2016 Volume 58 Issue 10 Pages 2191-2198
[OBJECTIVE] Our objective was to study the usefulness and safety of cold snare polypectomy (CSP) for colorectal polyps.
[METHODS] CSP was performed on colonic polyps of 10mm or less. CSP was performed on 645 lesions except the depressed type between April 2015 and December 2015. The presence or absence of late-onset bleeding, use of a clip, margins-negative rate, bulk resection rate, and recovery rate were compared between lesions that had been treated by CSP and 546 lesions that had been treated by polypectomy by coagulation (HSP).

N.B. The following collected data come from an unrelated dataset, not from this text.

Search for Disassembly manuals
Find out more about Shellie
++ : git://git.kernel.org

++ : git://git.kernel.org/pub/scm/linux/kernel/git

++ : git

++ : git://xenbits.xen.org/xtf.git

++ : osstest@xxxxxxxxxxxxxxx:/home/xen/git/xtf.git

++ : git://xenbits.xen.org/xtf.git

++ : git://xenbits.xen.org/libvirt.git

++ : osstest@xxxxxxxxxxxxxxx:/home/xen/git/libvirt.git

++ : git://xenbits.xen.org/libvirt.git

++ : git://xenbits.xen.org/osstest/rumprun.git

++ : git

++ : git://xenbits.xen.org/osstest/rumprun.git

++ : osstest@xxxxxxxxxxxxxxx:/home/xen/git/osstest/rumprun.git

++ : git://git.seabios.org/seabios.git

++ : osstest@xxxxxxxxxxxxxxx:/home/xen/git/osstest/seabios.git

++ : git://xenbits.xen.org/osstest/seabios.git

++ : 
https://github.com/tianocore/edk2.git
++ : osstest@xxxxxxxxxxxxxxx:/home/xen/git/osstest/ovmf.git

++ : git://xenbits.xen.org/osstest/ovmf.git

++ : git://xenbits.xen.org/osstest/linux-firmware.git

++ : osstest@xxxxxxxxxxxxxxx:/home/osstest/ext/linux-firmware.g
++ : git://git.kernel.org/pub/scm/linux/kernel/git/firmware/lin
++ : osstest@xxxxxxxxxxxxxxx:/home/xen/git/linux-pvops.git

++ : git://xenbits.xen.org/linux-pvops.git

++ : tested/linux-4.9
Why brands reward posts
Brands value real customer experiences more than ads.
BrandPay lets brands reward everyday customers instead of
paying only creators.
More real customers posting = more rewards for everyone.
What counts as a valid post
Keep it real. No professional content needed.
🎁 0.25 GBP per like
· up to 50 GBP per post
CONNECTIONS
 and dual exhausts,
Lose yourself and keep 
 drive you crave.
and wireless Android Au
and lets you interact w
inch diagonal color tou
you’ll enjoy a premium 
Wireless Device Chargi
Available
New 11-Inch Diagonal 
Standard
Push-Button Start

[RESULTS] There was no case of delayed bleeding in the CSP group. Use of the clip was significantly less in the CSP group than in the HSP group. The rate of negative resection margins was 66.7%, rate of polyp bulk resection 97.5%, and recovery rate 99.5% in the CSP group, and there were no significant differences in these parameters between the CSP and HSP groups. In addition, within the CSP group, the margins-negative rate was 56.3% between April and August and 80.3% between September and December, showing a significant improvement. This suggests that a specific learning curve exists.
[CONCLUSION] CSP is highly safe and effective. Identifying adaptation lesions and lesions for bulk resection is important. Endoscopic evaluation is sufficient after resection, and CSP can be a very effective treatment.